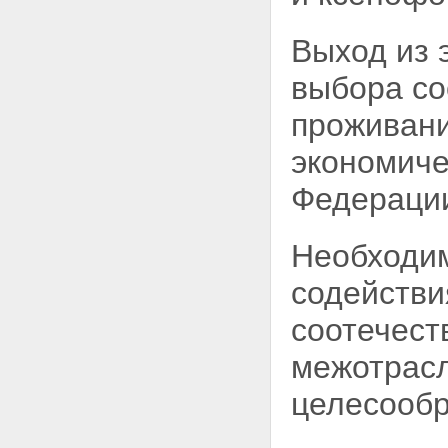
Выход из 
выбора со
проживани
экономиче
Федераци
Необходим
содействи
соотечест
межотрасл
целесообр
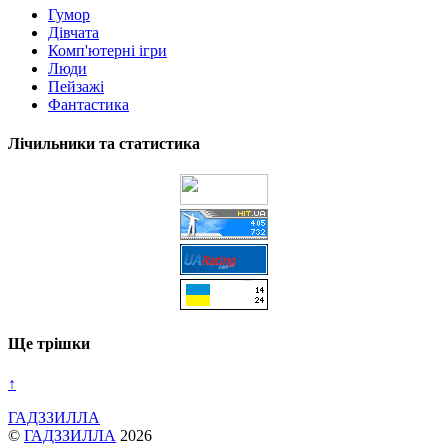
Гумор
Дівчата
Комп'ютерні ігри
Люди
Пейзажі
Фантастика
Лічильники та статистика
Ще трішки
↑
ГАДЗЗИЛЛА
©
ГАДЗЗИЛЛА
2026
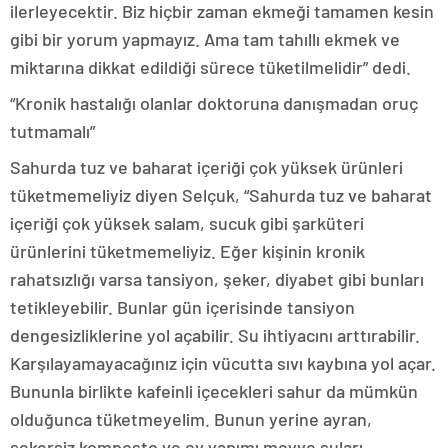
ilerleyecektir. Biz hiçbir zaman ekmeği tamamen kesin
gibi bir yorum yapmayız. Ama tam tahıllı ekmek ve
miktarına dikkat edildiği sürece tüketilmelidir” dedi.
“Kronik hastalığı olanlar doktoruna danışmadan oruç
tutmamalı”
Sahurda tuz ve baharat içeriği çok yüksek ürünleri
tüketmemeliyiz diyen Selçuk, “Sahurda tuz ve baharat
içeriği çok yüksek salam, sucuk gibi şarküteri
ürünlerini tüketmemeliyiz. Eğer kişinin kronik
rahatsızlığı varsa tansiyon, şeker, diyabet gibi bunları
tetikleyebilir. Bunlar gün içerisinde tansiyon
dengesizliklerine yol açabilir. Su ihtiyacını arttırabilir.
Karşılayamayacağınız için vücutta sıvı kaybına yol açar.
Bununla birlikte kafeinli içecekleri sahur da mümkün
olduğunca tüketmeyelim. Bunun yerine ayran,
şekersiz komposto ve ev yapımı meyve suları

■ ■ ■ ■ ■

Task:
Go through the material above and report each line containing "içeriği".

Task response:
Sahurda tuz ve baharat içeriği çok yüksek ürünleri
içeriği çok yüksek salam, sucuk gibi şarküteri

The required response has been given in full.